Task brief:
Restate all data exactly. No images.
== Data provided
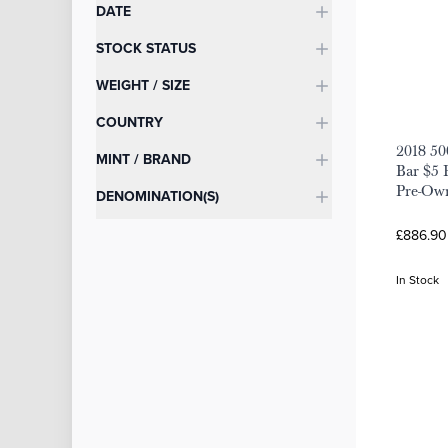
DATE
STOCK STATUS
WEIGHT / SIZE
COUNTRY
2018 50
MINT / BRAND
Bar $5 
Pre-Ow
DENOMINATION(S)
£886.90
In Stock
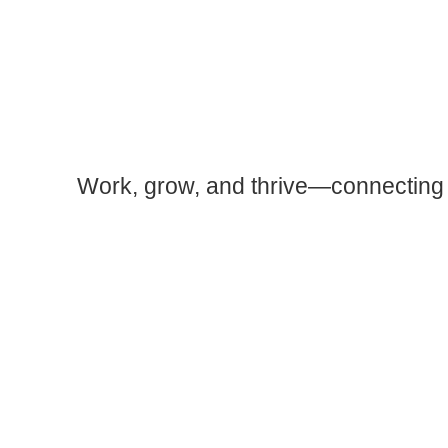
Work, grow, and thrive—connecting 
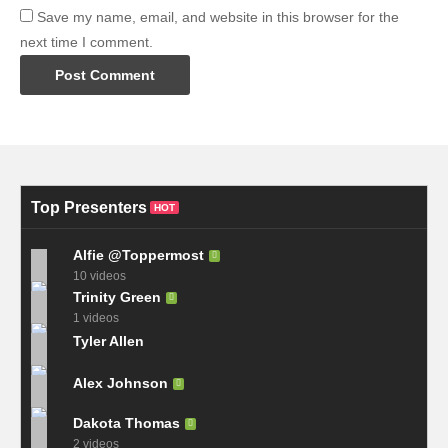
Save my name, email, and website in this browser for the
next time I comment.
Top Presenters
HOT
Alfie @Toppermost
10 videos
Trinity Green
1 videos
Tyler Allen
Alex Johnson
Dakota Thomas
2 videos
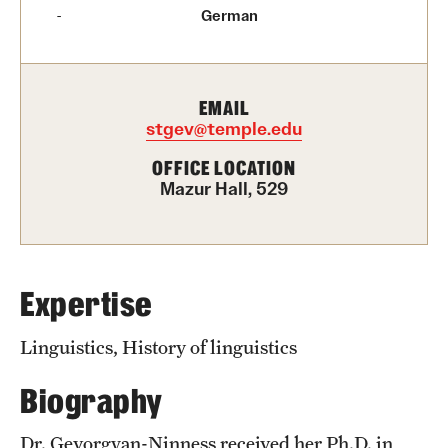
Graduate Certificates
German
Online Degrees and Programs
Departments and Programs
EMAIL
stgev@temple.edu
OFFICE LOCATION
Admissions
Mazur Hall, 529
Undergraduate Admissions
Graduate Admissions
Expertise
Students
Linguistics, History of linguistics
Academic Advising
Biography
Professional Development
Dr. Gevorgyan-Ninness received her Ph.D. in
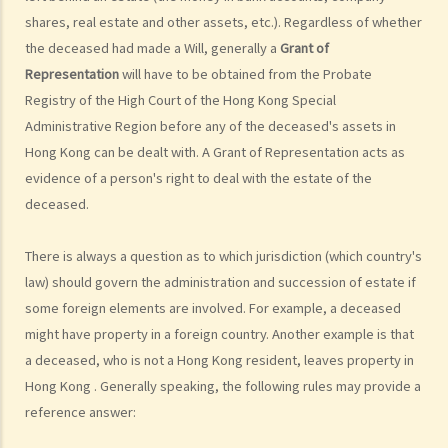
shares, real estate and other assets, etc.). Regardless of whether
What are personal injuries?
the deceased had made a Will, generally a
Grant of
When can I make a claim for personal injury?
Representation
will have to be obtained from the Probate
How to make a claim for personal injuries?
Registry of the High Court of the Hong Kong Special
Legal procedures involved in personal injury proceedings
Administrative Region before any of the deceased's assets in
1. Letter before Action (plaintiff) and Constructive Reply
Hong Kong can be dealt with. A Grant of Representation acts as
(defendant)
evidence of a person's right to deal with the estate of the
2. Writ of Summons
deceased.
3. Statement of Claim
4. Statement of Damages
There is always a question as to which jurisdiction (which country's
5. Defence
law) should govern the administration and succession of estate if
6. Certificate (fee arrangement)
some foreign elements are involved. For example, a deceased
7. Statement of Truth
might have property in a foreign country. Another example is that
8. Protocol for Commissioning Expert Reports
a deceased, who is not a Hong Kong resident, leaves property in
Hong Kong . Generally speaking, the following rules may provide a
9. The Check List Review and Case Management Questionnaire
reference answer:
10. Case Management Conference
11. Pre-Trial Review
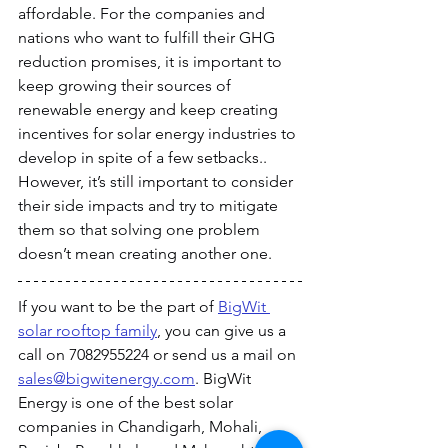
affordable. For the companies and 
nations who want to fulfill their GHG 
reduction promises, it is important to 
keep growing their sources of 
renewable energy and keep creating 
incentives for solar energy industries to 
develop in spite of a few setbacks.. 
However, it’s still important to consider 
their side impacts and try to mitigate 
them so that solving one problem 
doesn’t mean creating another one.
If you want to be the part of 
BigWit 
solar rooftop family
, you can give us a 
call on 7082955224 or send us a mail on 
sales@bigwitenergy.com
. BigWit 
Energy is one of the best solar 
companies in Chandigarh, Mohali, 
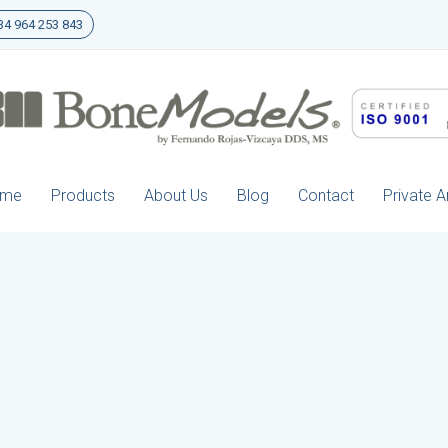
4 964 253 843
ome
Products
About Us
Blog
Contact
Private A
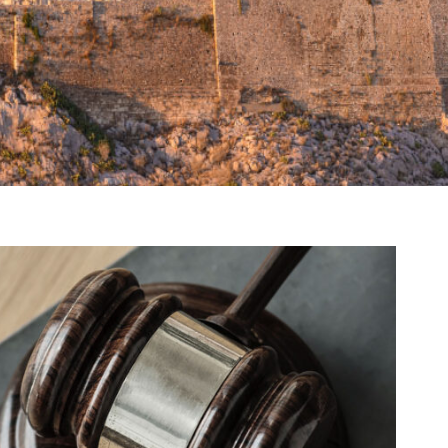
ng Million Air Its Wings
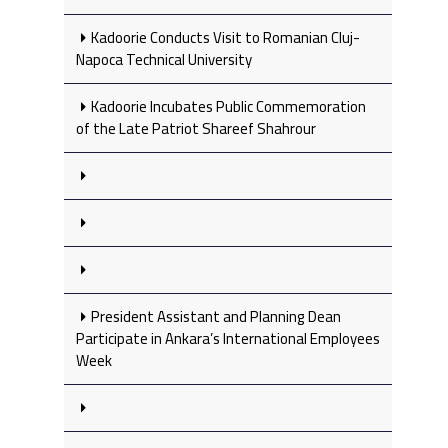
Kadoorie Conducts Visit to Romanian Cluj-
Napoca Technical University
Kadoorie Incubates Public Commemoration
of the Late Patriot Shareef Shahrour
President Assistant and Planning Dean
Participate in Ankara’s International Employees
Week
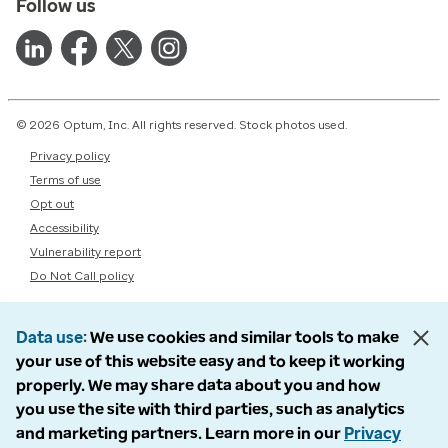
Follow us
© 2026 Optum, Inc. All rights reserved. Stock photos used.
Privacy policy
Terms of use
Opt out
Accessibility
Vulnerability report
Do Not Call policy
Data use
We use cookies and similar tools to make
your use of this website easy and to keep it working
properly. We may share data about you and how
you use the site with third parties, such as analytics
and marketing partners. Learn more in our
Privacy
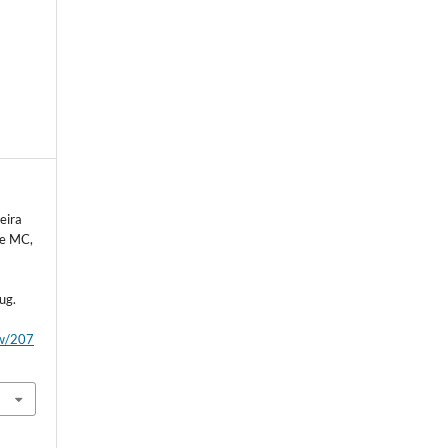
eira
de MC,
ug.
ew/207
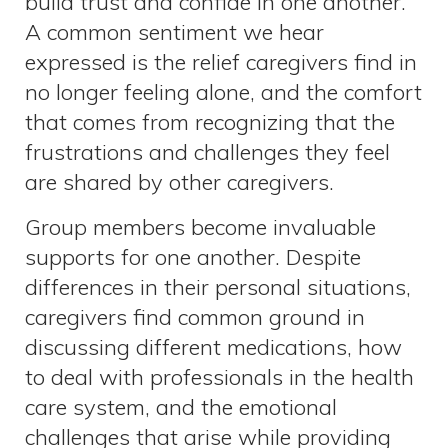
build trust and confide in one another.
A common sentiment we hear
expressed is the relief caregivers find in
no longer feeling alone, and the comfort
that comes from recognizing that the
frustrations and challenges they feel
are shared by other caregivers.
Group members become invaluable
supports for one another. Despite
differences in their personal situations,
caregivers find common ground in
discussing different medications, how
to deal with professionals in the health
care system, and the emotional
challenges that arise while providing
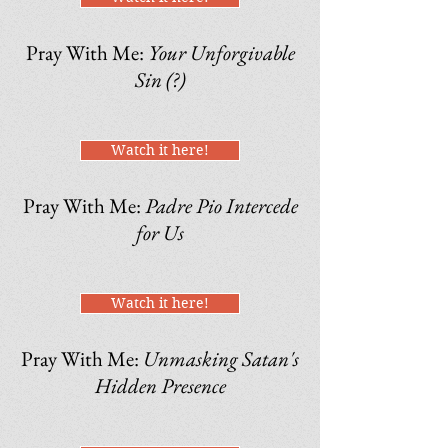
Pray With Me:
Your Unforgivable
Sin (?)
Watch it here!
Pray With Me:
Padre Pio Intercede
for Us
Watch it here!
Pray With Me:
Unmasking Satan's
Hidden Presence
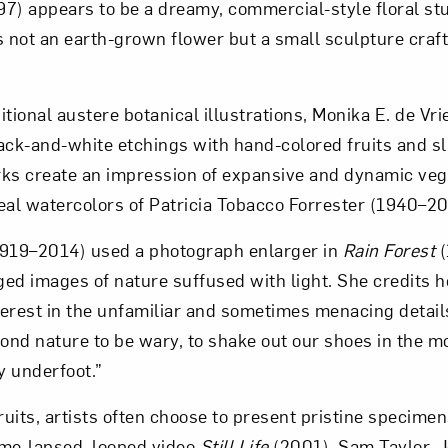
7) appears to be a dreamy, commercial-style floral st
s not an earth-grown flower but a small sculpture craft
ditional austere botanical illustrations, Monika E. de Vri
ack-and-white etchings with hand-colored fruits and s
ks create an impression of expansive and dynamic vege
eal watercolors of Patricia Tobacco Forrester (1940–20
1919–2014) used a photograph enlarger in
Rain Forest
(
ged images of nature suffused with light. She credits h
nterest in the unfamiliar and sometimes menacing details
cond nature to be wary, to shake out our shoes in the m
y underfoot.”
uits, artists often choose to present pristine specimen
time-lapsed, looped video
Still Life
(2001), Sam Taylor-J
====
Answer for the task:
DATE
STOCK STATUS
WEIGHT / SIZE
COUNTRY
2018 50
MINT / BRAND
Bar $5 
Pre-Ow
DENOMINATION(S)
£886.90
In Stock
Work, grow, and thrive—connecting 
Save my name, email, and website in this browser for the
next time I comment.
Top Presenters
HOT
Alfie @Toppermost
10 videos
Trinity Green
1 videos
Tyler Allen
Alex Johnson
Dakota Thomas
2 videos
Graduate Certificates
German
Online Degrees and Programs
Departments and Programs
EMAIL
stgev@temple.edu
OFFICE LOCATION
Admissions
Mazur Hall, 529
Undergraduate Admissions
Graduate Admissions
Expertise
Students
Linguistics, History of linguistics
Academic Advising
Biography
Professional Development
Dr. Gevorgyan-Ninness received her Ph.D. in
shares, real estate and other assets, etc.). Regardless of whether
What are personal injuries?
the deceased had made a Will, generally a
Grant of
When can I make a claim for personal injury?
Representation
will have to be obtained from the Probate
How to make a claim for personal injuries?
Registry of the High Court of the Hong Kong Special
Legal procedures involved in personal injury proceedings
Administrative Region before any of the deceased's assets in
1. Letter before Action (plaintiff) and Constructive Reply
Hong Kong can be dealt with. A Grant of Representation acts as
(defendant)
evidence of a person's right to deal with the estate of the
2. Writ of Summons
deceased.
3. Statement of Claim
4. Statement of Damages
There is always a question as to which jurisdiction (which country's
5. Defence
law) should govern the administration and succession of estate if
6. Certificate (fee arrangement)
some foreign elements are involved. For example, a deceased
7. Statement of Truth
might have property in a foreign country. Another example is that
8. Protocol for Commissioning Expert Reports
a deceased, who is not a Hong Kong resident, leaves property in
Hong Kong . Generally speaking, the following rules may provide a
9. The Check List Review and Case Management Questionnaire
reference answer:
10. Case Management Conference
11. Pre-Trial Review
affordable. For the companies and 
nations who want to fulfill their GHG 
reduction promises, it is important to 
keep growing their sources of 
renewable energy and keep creating 
incentives for solar energy industries to 
develop in spite of a few setbacks.. 
However, it’s still important to consider 
their side impacts and try to mitigate 
them so that solving one problem 
doesn’t mean creating another one.
If you want to be the part of 
BigWit 
solar rooftop family
, you can give us a 
call on 7082955224 or send us a mail on 
sales@bigwitenergy.com
. BigWit 
Energy is one of the best solar 
companies in Chandigarh, Mohali, 
4 964 253 843
ome
Products
About Us
Blog
Contact
Private A
ng Million Air Its Wings
Kadoorie Conducts Visit to Romanian Cluj-
Napoca Technical University
Kadoorie Incubates Public Commemoration
of the Late Patriot Shareef Shahrour
President Assistant and Planning Dean
Participate in Ankara’s International Employees
Week
Follow us
© 2026 Optum, Inc. All rights reserved. Stock photos used.
Privacy policy
Terms of use
Opt out
Accessibility
Vulnerability report
Do Not Call policy
Data use
We use cookies and similar tools to make
your use of this website easy and to keep it working
properly. We may share data about you and how
you use the site with third parties, such as analytics
and marketing partners. Learn more in our
Privacy
eira
de MC,
ug.
ew/207
build trust and confide in one another.
A common sentiment we hear
expressed is the relief caregivers find in
no longer feeling alone, and the comfort
that comes from recognizing that the
frustrations and challenges they feel
are shared by other caregivers.
Group members become invaluable
supports for one another. Despite
differences in their personal situations,
caregivers find common ground in
discussing different medications, how
to deal with professionals in the health
care system, and the emotional
challenges that arise while providing
Pray With Me:
Your Unforgivable
Sin (?)
Watch it here!
Pray With Me:
Padre Pio Intercede
for Us
Watch it here!
Pray With Me:
Unmasking Satan's
Hidden Presence
7) appears to be a dreamy, commercial-style floral st
s not an earth-grown flower but a small sculpture craft
ditional austere botanical illustrations, Monika E. de Vri
ack-and-white etchings with hand-colored fruits and s
ks create an impression of expansive and dynamic vege
eal watercolors of Patricia Tobacco Forrester (1940–20
1919–2014) used a photograph enlarger in
Rain Forest
(
ged images of nature suffused with light. She credits h
nterest in the unfamiliar and sometimes menacing details
cond nature to be wary, to shake out our shoes in the m
y underfoot.”
uits, artists often choose to present pristine specimen
time-lapsed, looped video
Still Life
(2001), Sam Taylor-J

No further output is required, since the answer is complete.